Hi all. So even though the UKB data are imputed, not all variants have high confidence genotypes for all samples. You get genotype likelihoods for each SNP/individual. Does SSimp use genotype likelihoods (to get genotype dosages) from the VCF file for it's correlation matrix computation? Or do you only use the hard genotype calls? I currently have only hard genotype calls now, but in principle I could get genotype likelihoods to add to the reference panel VCF. It would be great if you could add functionality to compute SNP correlations for SNPs that have some missing genotypes. In the great majority of cases this should be quite safe, since only a small fraction of samples are missing for each SNP. For example, looking at 340,000 SNPs at one of my regions of interest, 95% have at least ONE sample with a missing genotype. However, only 0.8% of the SNPs have more than 5% of samples missing the genotype, and fewer than 0.1% have at least 30% missingness. What do you think?

zkutalik commented 5 years ago

I think , since the missingness is so low, there is no point imputing the missing values, simply use a pairwise.complete.obs type of correlation calculation.

@aaronmcdaid would it be time-consuming to change the correlation computation?

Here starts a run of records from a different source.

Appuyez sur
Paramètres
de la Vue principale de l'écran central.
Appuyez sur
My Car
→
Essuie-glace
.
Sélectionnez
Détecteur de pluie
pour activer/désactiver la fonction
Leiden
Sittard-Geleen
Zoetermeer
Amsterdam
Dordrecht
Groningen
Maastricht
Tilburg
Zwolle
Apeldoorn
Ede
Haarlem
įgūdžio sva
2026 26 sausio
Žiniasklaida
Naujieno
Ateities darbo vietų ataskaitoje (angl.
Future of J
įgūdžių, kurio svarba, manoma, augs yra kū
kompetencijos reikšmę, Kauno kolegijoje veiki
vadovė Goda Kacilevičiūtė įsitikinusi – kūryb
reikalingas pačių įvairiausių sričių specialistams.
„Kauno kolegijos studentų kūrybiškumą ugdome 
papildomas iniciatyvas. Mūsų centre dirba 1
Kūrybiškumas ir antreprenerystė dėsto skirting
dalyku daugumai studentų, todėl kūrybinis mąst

aaronmcdaid commented 5 years ago

It seems that GSL does not directly support missing values in the correlation computation (here is the GSL function I use . I tested it and it just said the correlation nan

Just to confirm: in every case where the correlation between two vectors is being computed, only use individuals with non-missing values in both vectors? I can change that easily enough I think; but I'll have to write some function to delete those entries explicitly.

So yes, it's doable

One risk is that it leaves a matrix which is not positive-definite

Jeremy37 commented 5 years ago

Yes, that's what would be ideal - using the "pairwise complete observations" as one would say in R. So this might be a different set of individuals for each pair of SNPs. I can see that in C++ this is a bit of a pain. E.g. iterate over the two vectors to get the set of non-missing indices, and then copy those items into two new vectors before doing the correlation. The efficient way to do it I guess would be to preallocate two vectors (of length N individuals) once, and copy into them for each correlation computation, to avoid overhead of allocating / deallocating memory. You would probably want to set some cutoff, e.g. automatically exclude SNPs with more than 50% or 25% missingness or something.

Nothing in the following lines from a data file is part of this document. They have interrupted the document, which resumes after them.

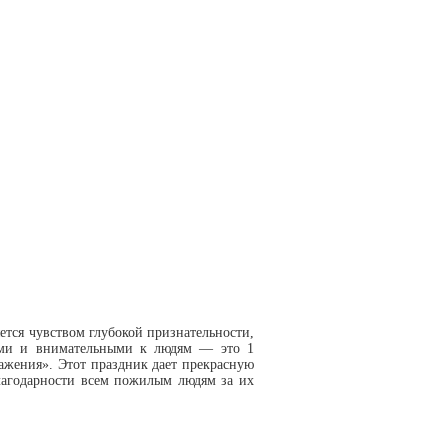
тся чувством глубокой признательности,
ткими и внимательными к людям — это 1
жения». Этот праздник дает прекрасную
благодарности всем пожилым людям за их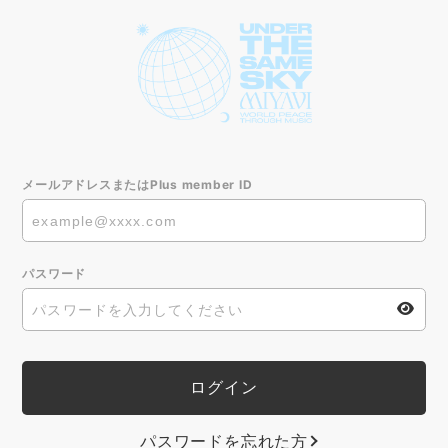
メールアドレスまたはPlus member ID
パスワード
パスワードを忘れた方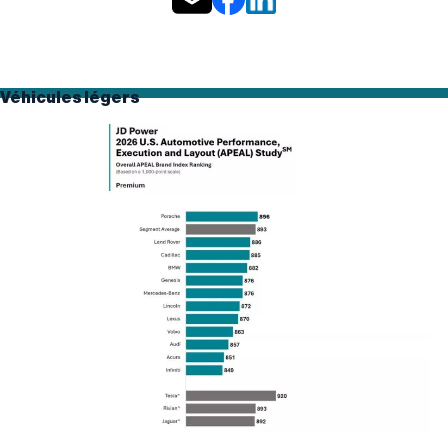
Véhicules légers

On Fri, Dec 7, 2018 at 1:30 PM Aaron McDaid notifications@github.com wrote:

It seems that GSL does not directly support missing values in the correlation computation (here is the GSL function https://www.gnu.org/software/gsl/manual/html_node/Correlation.html I use . I tested it and it just said the correlation nan

Just to confirm: in every case where the correlation between two vectors is being computed, only use individuals with non-missing values in both vectors? I can change that easily enough I think; but I'll have to write some function to delete those entries explicitly.

So yes, it's doable

One risk is that it leaves a matrix which is not positive-definite

— You are receiving this because you were mentioned. Reply to this email directly, view it on GitHub https://github.com/zkutalik/ssimp_software/issues/61#issuecomment-445233121, or mute the thread https://github.com/notifications/unsubscribe-auth/AKj5aEy-wlxmhV_Qh3JJik0hGofs0XT1ks5u2m2DgaJpZM4UOj-E .

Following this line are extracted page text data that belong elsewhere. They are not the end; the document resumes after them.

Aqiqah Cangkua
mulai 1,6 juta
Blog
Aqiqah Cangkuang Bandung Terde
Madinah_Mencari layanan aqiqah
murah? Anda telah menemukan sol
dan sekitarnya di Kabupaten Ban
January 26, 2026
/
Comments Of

zkutalik commented 5 years ago

Thanks, Aaron, that would be great. Indeed, it may not be pos def. If we set missingness rate <5%, you could simply replace missing values with the mean genotype (2*AF) and go ahead as before. Otherwise, would have a second matrix storing the non-missing positions and replace all NAs with zeros, then rescale based on the product of the non-missingness matrix... I don't know what's better.